A more collaborative approach rather than competitive approach to these trials would probably be helpful… It would be helpful if there's consensus and some shared outcomes between trials so that you could compare them.—Regulator (#08)

Biomedical researchers described trial design challenges such as long timelines, determining the optimal timing of the ATI, and the “dangers of doing these smaller uncontrolled experiments” (Biomedical Researcher, #02). A biomedical researcher (#05) recommended exploring small Phase 0 trials to shorten clinical development timelines.

I don't see why they couldn't go into a small phase 0 trial in people under appropriate informed consent and safety conditions.
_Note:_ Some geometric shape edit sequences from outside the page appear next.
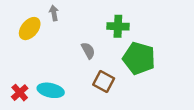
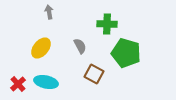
yellow ellipse: (30, 29) -> (41, 48), moved

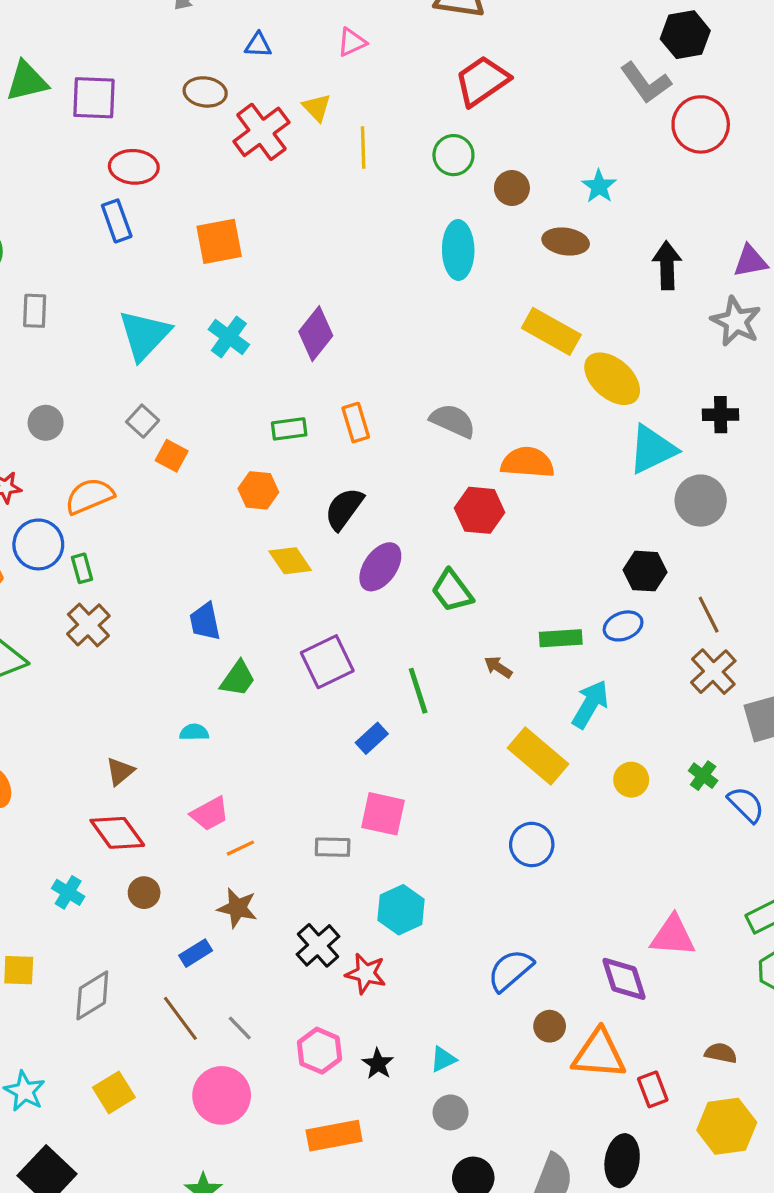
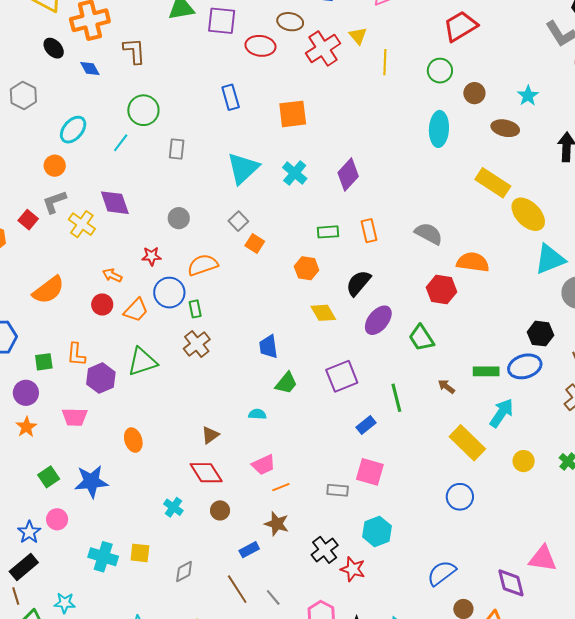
red ellipse: (134, 167) -> (260, 46), moved
blue ellipse: (623, 626) -> (525, 366), size x1.4
gray diamond: (92, 995) -> (184, 571), size x0.7

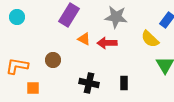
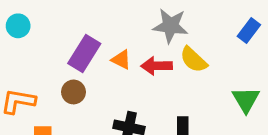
purple rectangle: (69, 15) -> (84, 54), moved
yellow semicircle: (150, 39) -> (194, 60), moved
I mean, otherwise you're just wasting another year or two doing your study in non-human primates… So not just an observational clinical study on patient samples, but a study designed in very small numbers, not to please the statisticians for statistically valid numbers, but just to test something for a bigger effect that's considered to be safe to give to people.—Biomedical Researcher, #05

A biomedical researcher (#19) noted the need for a reliable assay that could predict loss of viral suppression when participants are off ART.

Another big concern is that we don't have a great way to predict when someone would lose that control… Ideally there would be an assay, the same way that clinically we follow viral loads and CD4 counts over time…—Biomedical Researcher #19

Biomedical researchers identified two additional hurdles: defining “clinical relevance” for PLWH (Biomedical Researcher, #09) and future commercialization of combination HIV cure products (Biomedical Researcher, #09).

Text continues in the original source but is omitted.